La instauración de Castillo Armas en el Gobierno desató una represión implacable. Las embajadas latinoamericanas acreditadas en Guatemala se llenaron de asilados a quienes las autoridades se negaban a entregar los salvoconductos. La represión alcanzó a intelectuales, sindicalistas y dirigentes campesinos. Era apenas el comienzo de una guerra sin cuartel que perduró durante décadas. El baño de sangre se abatió sobre los portadores de las culturas originarias, siempre discriminados por una sociedad carcomida por los prejuicios. Rigoberta Menchú ha sido testigo excepcional del padecer de los pueblos centroamericanos. Pudo disponer de la palabra y alzar su voz en nombre de los silenciados.
La fórmula aplicada en Guatemala sigue siendo la misma, aunque los recursos de la tecnología ofrezcan hoy mayor grado de sofisticación. El centro del poder hegemónico invierte sus recursos financieros en construir una opinión pública dócil. Lo hace de manera desembozada, usando canales oficiales. Emplea vías sinuosas a través de medios prestigiosos. En la actualidad se vale de las redes sociales para llegar a un destinatario bien identificado.

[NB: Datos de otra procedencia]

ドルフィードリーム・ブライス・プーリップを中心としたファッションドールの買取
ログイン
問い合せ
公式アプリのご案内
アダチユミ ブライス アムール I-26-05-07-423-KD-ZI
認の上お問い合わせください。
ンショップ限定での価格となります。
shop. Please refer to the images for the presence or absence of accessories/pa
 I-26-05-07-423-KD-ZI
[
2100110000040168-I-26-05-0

Mediante un continuo bombardeo de imágenes lima la memoria histórica y también la del ayer más inmediato, de modo que el público no perciba las contradicciones del discurso, cada vez más asociado a la instigación de la violencia.

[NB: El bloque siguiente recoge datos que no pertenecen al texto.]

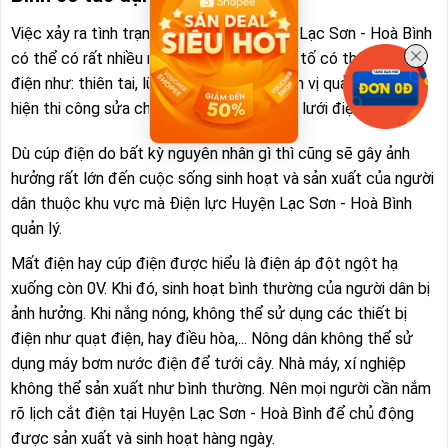
Việc xảy ra tình trạng mất điện tại Huyện Lạc Sơn - Hoà Bình
có thể có rất nhiều nguyên nhân. Các yếu tố có thể gây mất
điện như: thiên tai, lũ lụt, bão, hoặc do đơn vị quản lý thực
hiện thi công sửa chữa bảo trì đường dây lưới điện
Dù cúp điện do bất kỳ nguyên nhân gì thì cũng sẽ gây ảnh
hưởng rất lớn đến cuộc sống sinh hoạt và sản xuất của người
dân thuộc khu vực mà Điện lực Huyện Lạc Sơn - Hoà Bình
quản lý.
Mất điện hay cúp điện được hiểu là điện áp đột ngột hạ
xuống còn 0V. Khi đó, sinh hoạt bình thường của người dân bị
ảnh hưởng. Khi nắng nóng, không thể sử dụng các thiết bị
điện như quạt điện, hay điều hòa,... Nông dân không thể sử
dụng máy bơm nước điện để tưới cây. Nhà máy, xí nghiệp
không thể sản xuất như bình thường. Nên mọi người cần nắm
rõ lịch cắt điện tại Huyện Lạc Sơn - Hoà Bình để chủ động
được sản xuất và sinh hoạt hàng ngày.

Cualquier intento de leves reformas sociales es demonizado. La debilidad del Estado y el espectáculo de la política quebrantan las bases de la democracia burguesa y el papel de los tres poderes consagrados por Montesquieu. En ese contexto, no vacila en acudir a las represalias económicas, a las formas más extremas de bloqueo y, si fuera necesario, a la intervención armada. Lo hemos vivido en carne propia. También lo saben los venezolanos. Pero la lección de Guatemala permanece vigente. Sabemos lo que sucedió y lo que vino después. Aprendimos también que la movilización consciente y participante del pueblo es la defensa más eficaz.